Done both. Timbrens are easy but I liked the added front leaf look and feel better. Both worked well. Adding the leaf cost more.

My 2 Cents.


----------



## Mark Oomkes (Dec 10, 2000)

I heard Timbrens were a scam...


----------



## Calcon (Jul 31, 2012)

I have them on 2 trucks and they do work. Not sure where you get scammed on them. They are rubber bump stops that keep the front end from maxing out the suspension by adding a winch or a plow.

They added 3" when I put them on both my trucks with the plow up (off the ground). 

They use rubber puck or biscuit suspension ( Hendrickson) on large commercial trucks.

My opinion is it will fix your sagging front end. If your only looking for 3 inches or less. Any more than 3 inches you will need to add a leaf to each side. That works well also.


----------



## Randall Ave (Oct 29, 2014)

The truck in question has coil springs I believe.


----------



## Calcon (Jul 31, 2012)

They switch to coils in 1997? Thought that was a 2000+. Well what do I know...


----------



## Calcon (Jul 31, 2012)

So I missed that it was a 2018. Someone said 1997.a few posts down.

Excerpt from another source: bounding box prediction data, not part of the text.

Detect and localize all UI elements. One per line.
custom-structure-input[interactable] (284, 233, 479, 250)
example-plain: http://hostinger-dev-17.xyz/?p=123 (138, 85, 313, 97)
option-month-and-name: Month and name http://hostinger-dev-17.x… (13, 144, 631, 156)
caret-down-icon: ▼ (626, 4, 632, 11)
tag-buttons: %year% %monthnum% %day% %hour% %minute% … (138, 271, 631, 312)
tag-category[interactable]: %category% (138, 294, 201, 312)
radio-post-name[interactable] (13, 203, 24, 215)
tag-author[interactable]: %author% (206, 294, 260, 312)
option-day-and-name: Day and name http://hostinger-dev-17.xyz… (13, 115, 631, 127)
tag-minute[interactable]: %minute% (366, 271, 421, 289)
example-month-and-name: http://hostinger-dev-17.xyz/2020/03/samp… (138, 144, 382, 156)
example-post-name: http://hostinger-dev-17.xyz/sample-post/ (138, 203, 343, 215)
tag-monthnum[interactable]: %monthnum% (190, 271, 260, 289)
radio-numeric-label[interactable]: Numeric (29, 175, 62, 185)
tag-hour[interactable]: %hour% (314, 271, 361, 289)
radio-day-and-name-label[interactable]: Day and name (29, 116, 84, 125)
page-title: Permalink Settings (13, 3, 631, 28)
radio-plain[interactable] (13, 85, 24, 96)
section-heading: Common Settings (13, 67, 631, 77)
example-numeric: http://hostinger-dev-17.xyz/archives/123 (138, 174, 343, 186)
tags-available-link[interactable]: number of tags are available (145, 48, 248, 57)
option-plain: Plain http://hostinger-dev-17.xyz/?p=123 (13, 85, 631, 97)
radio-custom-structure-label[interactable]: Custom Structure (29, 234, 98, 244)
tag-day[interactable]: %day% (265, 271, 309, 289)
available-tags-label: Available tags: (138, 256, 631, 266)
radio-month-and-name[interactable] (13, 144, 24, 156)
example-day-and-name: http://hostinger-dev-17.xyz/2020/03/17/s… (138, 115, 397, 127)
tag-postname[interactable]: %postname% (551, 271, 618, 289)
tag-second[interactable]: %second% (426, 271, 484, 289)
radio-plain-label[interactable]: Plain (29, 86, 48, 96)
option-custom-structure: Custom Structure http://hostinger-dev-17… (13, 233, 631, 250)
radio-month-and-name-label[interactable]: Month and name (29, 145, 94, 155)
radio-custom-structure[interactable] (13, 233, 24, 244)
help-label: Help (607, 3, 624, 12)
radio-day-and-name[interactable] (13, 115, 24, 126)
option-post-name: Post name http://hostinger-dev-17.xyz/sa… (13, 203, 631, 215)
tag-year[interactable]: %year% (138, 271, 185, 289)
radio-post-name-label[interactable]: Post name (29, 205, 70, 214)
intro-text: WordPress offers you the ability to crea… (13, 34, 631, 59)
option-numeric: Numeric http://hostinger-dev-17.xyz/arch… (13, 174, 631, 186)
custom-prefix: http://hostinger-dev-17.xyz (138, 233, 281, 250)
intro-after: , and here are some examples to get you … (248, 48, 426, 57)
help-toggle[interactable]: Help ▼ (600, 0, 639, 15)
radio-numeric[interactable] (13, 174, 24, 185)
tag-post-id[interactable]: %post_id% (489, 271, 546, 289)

So here are the ones for that truck a 2018 F350.

TIMBREN SES SUSPENSION ENHANCEMENT SYSTEM SKU# FF350SDC - FRONT KIT

Sorry. Still like my Timbrens. Quick and easy sagging front end fix.


----------



## Mark Oomkes (Dec 10, 2000)

Calcon said:


> They switch to coils in 1997? Thought that was a 2000+. Well what do I know...


OP has a 2018.

I've given my opinion on why Timbrens are a scam and cause larger issues. If they added height to your front end you needed spring work, not Timbrens.


----------



## SHAWZER (Feb 29, 2012)

Not sure how Timbrens would add height to a truck ?


----------



## Calcon (Jul 31, 2012)

They don't. They keep the truck from sagging as far down. Sorry if I made it sound like they lift the front end.

They don't lift, they keep the plow from sagging the front springs as far. The stock ride height when plow is off.

When plow is on it can't sag as far because of the Timbren hit the bump stops and help the springs hold the load.

The 3" inches I spoke of was the difference without Timbrens and having the plow off the ground. I have them on my 2003 Ram 2500 and my 2017 Ram 3500.


----------



## MohawkHS (Dec 12, 2020)

Randall Ave said:


> Figure #1 shows a desired measure from the frame to the ground.


Thanks a bunch for that pic! I did look under my truck this morning before work and YES that is exactly the setup I have. There are different holes to put the bolts thru depending on 5200 or 6000 lb springs. They did indeed install it correctly for my 5200 lb springs. That was a concern.. I only went out to plow twice this season (both times were 2 inch courtesy plows.) My driveway has almost no incline and I got cuts from the plow side of frame.. the frame is already scuffed up from it. Very annoying to spend all this money on a 1 ton truck that sucks! I even got a Meyers plow which I don't like but also wanted to keep weight down. Ill
Measure it like shown on the diagram and will update later.. thank you everyone for your help.


----------



## watatrp (Jan 10, 2001)

I have nearly 1000lb plow on the front so I put 1000lb of sandbags in the back. Works fine and makes the ride pretty smooth.


----------



## MohawkHS (Dec 12, 2020)

watatrp said:


> I have nearly 1000lb plow on the front so I put 1000lb of sandbags in the back. Works fine and makes the ride pretty smooth.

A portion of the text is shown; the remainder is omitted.